Department of Natural Resources
Feb. 27, 2020
Environmental DNA (eDNA) testing by the Michigan Department of Natural Resources and the U.S. Fish and Wildlife Service revealed no evidence of genetic material from bighead and silver carp – two species of invasive Asian carp – in Houghton Lake in Roscommon County, Long Lake in Hillsdale County or Cass Lake in Oakland County. The retesting, which occurred from October to December 2019, was in response to results of similar surveys previously conducted as part of an aquatic invasive species early detection project conducted collaboratively by the DNR and Michigan State University.
As part of a study comparing traditional fish surveys using nets and electrofishing to eDNA sampling, the DNR and staff from MSU sampled 22 inland Michigan lakes from 2016 to 2019. Almost all the lakes showed no presence of invasive carp eDNA.
|However, the MSU results indicated that one sample each from Houghton, Long and Cass lakes contained DNA from the Hypophthalmichthys genus, which includes invasive bighead and silver carp. The lab analyzed 37 samples from Long Lake, 48 samples from Houghton Lake and 40 samples from Cass Lake.
“While a positive eDNA sample does not necessarily represent the presence of live fish, we use the eDNA results as one piece of information to determine the best response to the potential threat of an invasive species,” said Seth Herbst, DNR aquatic species and regulatory affairs unit manager.
Confirmation by the Whitney lab prompted the DNR and USFWS to undertake repeat sampling on all three lakes. Follow-up sampling of Long and Houghton lakes in 2019 found no silver or bighead carp eDNA in the 40 samples taken at Long Lake and the 430 samples taken from Houghton Lake.
Results of repeat sampling of Cass Lake in October 2019 indicated that one of the 120 samples taken was positive for silver carp eDNA. The positive sample came from the southeast portion of the lake, within approximately 200 meters of the 2018 sample that was positive for bighead carp. Quality assurance protocols in the sampling process and laboratory analysis give no indication the results were in error.
An additional 60 samples taken from Cass Lake in December 2019 showed no bighead or silver carp eDNA.
|Repeated detections of the same species over time would increase the concern of potential live individuals being present. “Based on the current information, it is unlikely that there are live bighead or silver carp in any of the three lakes,” said Herbst.

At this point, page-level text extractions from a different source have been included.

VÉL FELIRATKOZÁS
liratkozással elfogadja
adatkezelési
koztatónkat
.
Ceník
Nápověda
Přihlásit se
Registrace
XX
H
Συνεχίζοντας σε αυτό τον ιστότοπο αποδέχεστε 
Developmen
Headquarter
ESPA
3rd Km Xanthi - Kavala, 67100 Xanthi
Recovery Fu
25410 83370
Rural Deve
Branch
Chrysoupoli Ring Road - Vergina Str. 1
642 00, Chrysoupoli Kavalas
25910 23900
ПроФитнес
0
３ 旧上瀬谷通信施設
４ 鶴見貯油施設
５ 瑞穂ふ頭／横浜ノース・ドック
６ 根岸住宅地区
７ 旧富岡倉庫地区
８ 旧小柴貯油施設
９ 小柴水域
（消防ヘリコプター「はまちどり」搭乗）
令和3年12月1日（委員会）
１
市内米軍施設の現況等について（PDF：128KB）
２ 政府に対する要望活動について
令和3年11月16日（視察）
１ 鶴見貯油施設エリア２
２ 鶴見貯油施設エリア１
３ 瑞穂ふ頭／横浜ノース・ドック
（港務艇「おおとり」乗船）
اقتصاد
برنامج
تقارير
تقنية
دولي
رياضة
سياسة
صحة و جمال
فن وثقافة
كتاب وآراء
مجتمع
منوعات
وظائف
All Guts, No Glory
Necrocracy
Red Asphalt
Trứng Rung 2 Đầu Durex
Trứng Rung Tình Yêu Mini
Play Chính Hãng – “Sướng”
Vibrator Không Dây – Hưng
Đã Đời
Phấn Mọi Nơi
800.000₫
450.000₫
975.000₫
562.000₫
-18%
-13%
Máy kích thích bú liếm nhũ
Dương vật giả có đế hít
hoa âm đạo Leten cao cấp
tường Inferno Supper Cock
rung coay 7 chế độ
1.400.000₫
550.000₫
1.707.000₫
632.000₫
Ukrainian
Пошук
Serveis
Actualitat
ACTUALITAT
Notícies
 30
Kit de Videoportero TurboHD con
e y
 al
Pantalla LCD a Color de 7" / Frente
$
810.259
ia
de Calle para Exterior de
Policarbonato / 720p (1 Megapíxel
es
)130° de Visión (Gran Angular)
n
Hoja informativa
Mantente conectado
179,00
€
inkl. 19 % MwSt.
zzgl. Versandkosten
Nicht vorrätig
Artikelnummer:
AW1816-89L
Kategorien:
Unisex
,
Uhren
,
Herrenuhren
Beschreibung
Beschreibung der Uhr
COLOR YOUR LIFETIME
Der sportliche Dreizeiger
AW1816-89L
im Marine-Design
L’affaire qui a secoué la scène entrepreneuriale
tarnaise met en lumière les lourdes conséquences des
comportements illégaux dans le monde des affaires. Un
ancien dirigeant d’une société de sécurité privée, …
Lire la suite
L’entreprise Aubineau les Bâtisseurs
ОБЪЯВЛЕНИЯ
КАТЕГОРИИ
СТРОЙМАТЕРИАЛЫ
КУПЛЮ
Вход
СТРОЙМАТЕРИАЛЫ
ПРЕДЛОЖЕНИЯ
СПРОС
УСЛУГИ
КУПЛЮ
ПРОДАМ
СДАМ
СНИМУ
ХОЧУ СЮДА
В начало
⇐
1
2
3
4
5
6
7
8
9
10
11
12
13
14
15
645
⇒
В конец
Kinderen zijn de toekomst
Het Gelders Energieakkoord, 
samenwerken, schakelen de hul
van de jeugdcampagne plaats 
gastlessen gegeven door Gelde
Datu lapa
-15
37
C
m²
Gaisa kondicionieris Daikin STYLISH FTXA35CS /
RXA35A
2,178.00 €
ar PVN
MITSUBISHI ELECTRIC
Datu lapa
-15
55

Since 2013, the USFWS has collected thousands of eDNA samples in the Great Lakes and its tributaries. Results from eDNA sampling, available at FWS.Gov, do not suggest the presence of established populations of bighead or silver carp in the Great Lakes.
No live bighead, silver or black carp have been captured through many efforts including commercial fishing, recreational angling observations and scientific sampling in any of the Great Lakes since 2002. Similarly, no bighead, silver or black carp have been caught in any of the thousands of fish population assessments conducted in Michigan’s inland lakes during that same time frame.
The DNR is planning additional monitoring of Cass Lake in spring 2020 and will increase public outreach in the area to remind lake users to clean, drain and dry boats and gear and properly dispose of bait in accordance with state laws – measures that help limit the spread of invasive species.
All anglers are encouraged to learn how to identify invasive bighead and silver carp and report any suspect fish. Identification and reporting information can be found at Michigan.gov/InvasiveCarp.
Due to their large size and high reproductive rates, bighead and silver carp pose a significant threat to the Great Lakes and Michigan’s inland lakes. They disrupt the food chain that supports native fish such as walleye, yellow perch and lake whitefish. Jumping silver carp can also injure boaters.
“Along with our participation in eDNA surveillance efforts, we continue to be diligent with early detection efforts, such as conducting fish population surveys, increasing awareness among anglers and maintaining an invasive carp reporting website for anglers to share any suspicious catches or observations that occur during their outings,” said Herbst.